**Your objective:**
Looking at the listing below, retype exactly the lines starting at the one containing "Cloud4box одним из" and ending at the one containing "Инстансы конфигурируются с", both included, and nothing else.

▼

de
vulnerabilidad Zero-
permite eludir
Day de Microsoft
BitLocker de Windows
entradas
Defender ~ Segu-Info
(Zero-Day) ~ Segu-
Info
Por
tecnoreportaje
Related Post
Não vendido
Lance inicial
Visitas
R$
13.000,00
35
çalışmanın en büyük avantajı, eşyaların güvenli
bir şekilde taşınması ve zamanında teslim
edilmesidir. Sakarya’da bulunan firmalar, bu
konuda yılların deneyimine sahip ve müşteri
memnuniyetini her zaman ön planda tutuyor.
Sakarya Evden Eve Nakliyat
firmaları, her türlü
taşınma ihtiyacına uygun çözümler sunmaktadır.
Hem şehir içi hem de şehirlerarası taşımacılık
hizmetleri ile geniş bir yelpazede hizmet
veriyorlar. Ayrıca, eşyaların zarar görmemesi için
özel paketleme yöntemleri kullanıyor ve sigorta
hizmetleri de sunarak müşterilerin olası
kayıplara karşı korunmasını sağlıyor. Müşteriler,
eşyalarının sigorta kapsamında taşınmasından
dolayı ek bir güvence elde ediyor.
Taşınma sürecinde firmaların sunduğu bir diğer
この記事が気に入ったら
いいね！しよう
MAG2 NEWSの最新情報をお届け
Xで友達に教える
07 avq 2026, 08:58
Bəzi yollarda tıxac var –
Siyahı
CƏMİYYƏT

▲
▼

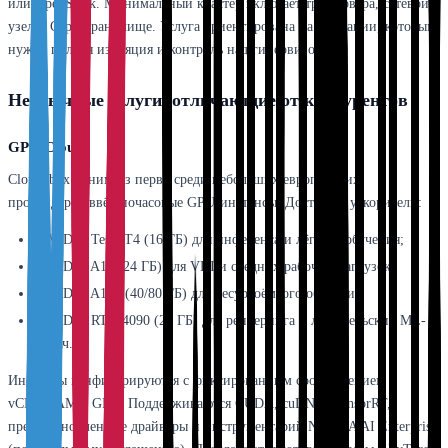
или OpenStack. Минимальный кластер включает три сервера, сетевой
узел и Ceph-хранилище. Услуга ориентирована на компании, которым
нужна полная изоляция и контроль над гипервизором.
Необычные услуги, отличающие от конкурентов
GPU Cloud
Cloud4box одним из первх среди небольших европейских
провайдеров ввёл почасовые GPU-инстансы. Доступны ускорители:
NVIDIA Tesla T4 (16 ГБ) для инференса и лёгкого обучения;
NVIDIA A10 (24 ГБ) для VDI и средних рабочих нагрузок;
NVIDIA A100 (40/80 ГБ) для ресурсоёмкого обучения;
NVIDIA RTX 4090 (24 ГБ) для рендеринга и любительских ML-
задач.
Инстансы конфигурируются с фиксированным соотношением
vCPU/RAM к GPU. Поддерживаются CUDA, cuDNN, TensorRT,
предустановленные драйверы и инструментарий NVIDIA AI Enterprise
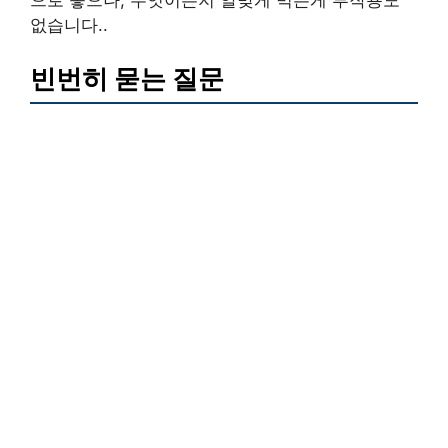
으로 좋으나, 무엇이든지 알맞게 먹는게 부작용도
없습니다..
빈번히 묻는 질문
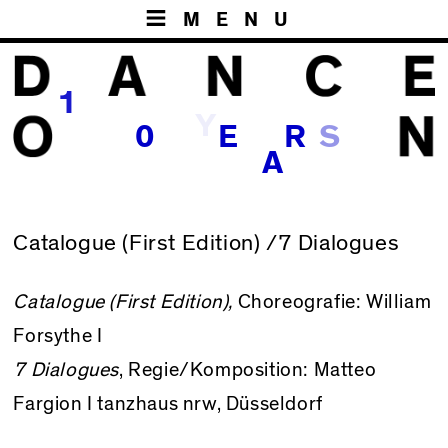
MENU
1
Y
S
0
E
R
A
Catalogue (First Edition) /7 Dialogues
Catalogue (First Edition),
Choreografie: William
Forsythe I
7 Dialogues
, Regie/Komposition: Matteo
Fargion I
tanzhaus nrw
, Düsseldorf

▲

**Problem solution:**
Cloud4box одним из первх среди небольших европейских
провайдеров ввёл почасовые GPU-инстансы. Доступны ускорители:
NVIDIA Tesla T4 (16 ГБ) для инференса и лёгкого обучения;
NVIDIA A10 (24 ГБ) для VDI и средних рабочих нагрузок;
NVIDIA A100 (40/80 ГБ) для ресурсоёмкого обучения;
NVIDIA RTX 4090 (24 ГБ) для рендеринга и любительских ML-
задач.
Инстансы конфигурируются с фиксированным соотношением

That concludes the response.